The hot season is here. Water and comfort are getting harder to find, especially for we human interlopers in the forest. I had decided to have a quick trip out to try out the new Nikon D7100 for my macro shooting. Rumours were rife
that the butterflies had started their aggregations and puddling as they do at this time of year. So I headed off to find a secluded spot that I could try and photograph them at. Alas the butterfly aggregations had not really started yet except for a particular species of skipper. What to do?
It was hot in the sun. It was dry underfoot in the forest. I had walked a long way. A faint breeze picked up in the river bed. There was the faint sound of water trickling along the rocky river bed although the river was now close to ceasing to flow. I found a pleasant spot sheltered from the sun's glare. I would relax. No photography, just a nice relax and a doze. A day of quiet reflection and pondering the mysteries of life. It is perhaps my favourite thing to do in the forest, to sit, to relax, to doze, to ponder.
I nodded off for a while, just a while. When I awoke I was staring at a magnificient male sambar stag (Rusa unicolor) standing on the edge of the river clearing. His steps were tentative but he stood proud nevertheless.
He settled into a rocky pool that had been left by the receding river. Seeming to enjoy the cool respite from the heat of the day. He sat, he relaxed, he dosed, I dare say he pondered. There we both sat, two large aging males sharing a river bank. One wearing his crown of antlers, one a green cotton jungle hat. Sharing a moment of tranquility from our otherwise stressful lives.
All was peaceful but then to his right I saw a movement. Small and fast.
An asiatic jackal (Canis aureus) had appeared from out of the forest and was running directly at the sambar. Straight at him. My body tensed, I grabbed hold of my camera. What was about to happen? He continued his run towards the mighty sambar. He slipped and fell into the water, but recovered in an instant and was again continuing on his course. I pressed the shutter.

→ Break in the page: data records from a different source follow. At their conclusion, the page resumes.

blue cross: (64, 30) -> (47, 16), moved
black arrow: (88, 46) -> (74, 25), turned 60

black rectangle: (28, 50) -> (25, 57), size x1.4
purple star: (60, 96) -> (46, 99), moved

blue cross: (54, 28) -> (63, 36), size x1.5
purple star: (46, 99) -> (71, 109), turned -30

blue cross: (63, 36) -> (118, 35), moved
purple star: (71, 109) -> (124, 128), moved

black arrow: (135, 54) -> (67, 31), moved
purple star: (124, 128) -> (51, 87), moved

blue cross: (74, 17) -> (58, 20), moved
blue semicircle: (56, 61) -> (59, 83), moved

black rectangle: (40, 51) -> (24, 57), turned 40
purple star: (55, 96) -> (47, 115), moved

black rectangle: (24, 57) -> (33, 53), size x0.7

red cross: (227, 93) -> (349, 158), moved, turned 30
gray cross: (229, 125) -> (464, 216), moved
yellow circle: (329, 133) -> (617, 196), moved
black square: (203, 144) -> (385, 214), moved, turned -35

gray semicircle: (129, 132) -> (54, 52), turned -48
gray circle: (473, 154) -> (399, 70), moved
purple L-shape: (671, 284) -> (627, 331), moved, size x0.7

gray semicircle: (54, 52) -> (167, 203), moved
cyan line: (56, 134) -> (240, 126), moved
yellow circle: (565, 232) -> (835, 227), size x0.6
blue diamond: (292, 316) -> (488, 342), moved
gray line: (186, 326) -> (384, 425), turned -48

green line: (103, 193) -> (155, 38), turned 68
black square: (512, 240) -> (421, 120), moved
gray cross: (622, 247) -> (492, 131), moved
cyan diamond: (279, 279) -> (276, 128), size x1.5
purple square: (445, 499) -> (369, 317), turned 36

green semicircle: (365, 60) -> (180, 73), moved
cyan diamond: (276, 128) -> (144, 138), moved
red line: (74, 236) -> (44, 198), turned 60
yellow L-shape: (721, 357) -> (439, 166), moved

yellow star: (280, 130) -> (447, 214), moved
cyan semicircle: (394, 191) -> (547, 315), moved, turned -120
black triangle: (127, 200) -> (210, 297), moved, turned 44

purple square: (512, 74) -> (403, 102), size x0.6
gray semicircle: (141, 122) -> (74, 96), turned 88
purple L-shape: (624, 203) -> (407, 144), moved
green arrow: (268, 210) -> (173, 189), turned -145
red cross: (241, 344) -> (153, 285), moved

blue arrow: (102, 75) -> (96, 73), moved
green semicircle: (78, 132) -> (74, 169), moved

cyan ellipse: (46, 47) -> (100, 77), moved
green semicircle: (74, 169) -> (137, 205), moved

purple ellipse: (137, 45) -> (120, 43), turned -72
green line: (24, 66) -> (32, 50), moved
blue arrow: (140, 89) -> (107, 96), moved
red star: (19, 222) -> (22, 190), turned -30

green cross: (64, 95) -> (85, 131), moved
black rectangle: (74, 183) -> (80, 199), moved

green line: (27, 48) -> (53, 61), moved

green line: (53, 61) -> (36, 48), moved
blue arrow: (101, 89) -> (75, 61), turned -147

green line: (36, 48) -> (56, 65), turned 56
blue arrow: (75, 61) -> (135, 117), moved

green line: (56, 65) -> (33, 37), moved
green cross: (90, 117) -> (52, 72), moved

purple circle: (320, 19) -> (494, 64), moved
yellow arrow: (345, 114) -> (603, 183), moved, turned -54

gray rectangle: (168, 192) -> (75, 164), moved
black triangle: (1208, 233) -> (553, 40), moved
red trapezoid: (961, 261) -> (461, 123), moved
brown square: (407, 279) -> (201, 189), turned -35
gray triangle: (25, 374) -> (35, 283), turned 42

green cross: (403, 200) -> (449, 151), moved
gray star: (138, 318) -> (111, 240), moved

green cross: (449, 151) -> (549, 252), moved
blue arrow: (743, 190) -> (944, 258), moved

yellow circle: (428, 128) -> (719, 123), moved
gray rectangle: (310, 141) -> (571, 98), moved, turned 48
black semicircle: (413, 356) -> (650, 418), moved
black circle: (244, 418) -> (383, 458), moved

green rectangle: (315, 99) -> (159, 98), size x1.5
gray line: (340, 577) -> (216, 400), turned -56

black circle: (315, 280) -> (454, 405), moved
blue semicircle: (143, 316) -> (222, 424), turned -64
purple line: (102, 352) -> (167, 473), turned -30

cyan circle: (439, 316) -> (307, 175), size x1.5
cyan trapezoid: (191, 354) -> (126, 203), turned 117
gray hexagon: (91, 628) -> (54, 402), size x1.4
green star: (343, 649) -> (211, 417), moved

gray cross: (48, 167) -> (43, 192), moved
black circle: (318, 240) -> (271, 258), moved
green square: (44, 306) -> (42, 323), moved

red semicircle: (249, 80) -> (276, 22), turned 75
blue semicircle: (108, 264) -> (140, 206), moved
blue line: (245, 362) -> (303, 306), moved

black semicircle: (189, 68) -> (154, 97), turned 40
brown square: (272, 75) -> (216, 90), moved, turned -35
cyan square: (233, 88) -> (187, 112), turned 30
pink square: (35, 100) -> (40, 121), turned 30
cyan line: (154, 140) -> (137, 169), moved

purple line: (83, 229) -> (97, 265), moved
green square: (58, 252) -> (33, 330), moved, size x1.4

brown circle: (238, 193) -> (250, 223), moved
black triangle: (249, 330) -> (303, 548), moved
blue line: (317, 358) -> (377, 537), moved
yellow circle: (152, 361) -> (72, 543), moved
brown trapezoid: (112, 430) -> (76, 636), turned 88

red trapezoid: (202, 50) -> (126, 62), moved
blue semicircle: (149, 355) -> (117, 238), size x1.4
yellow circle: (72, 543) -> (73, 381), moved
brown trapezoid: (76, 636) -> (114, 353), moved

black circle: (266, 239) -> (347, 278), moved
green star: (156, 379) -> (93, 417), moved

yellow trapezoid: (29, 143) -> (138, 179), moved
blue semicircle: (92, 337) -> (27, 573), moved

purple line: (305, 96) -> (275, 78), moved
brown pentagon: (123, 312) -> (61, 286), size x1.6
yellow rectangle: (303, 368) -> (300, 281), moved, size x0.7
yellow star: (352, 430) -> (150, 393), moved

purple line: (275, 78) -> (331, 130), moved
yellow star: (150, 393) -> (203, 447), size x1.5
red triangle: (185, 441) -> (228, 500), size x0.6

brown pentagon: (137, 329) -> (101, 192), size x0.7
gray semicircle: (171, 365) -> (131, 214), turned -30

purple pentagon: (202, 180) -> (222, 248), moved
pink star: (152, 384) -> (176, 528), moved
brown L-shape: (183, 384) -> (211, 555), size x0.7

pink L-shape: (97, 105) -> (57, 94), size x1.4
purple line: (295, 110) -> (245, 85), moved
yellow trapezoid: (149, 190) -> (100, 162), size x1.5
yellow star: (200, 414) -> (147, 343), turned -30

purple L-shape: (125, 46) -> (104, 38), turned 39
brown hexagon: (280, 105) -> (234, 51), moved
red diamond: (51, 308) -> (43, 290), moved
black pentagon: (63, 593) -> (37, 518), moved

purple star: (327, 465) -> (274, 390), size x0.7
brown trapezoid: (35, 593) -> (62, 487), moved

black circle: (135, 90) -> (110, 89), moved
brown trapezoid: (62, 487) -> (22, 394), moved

Whatever was going to transpire was imminent. The jackal continued on his course with hesitation. The giant sambar did not flinch. It was happening now. And then, the jackal slowed and continued straight past him! He literally past the stag within inches. Neither of them showing any cause for concern. No reaction whatsoever.
I pondered this later. Of course, a sambar is not prey for the jackal which is omnivorous and forages mainly, also eating small mammals, birds and reptiles. This was not my surprise, my surprise was the total lack of reaction from either of them as to the other's presence. Not even a flinch. The only reasonable conclusion I can guess at is that both animals regulary encounter each other within their shared territory. What else could it be?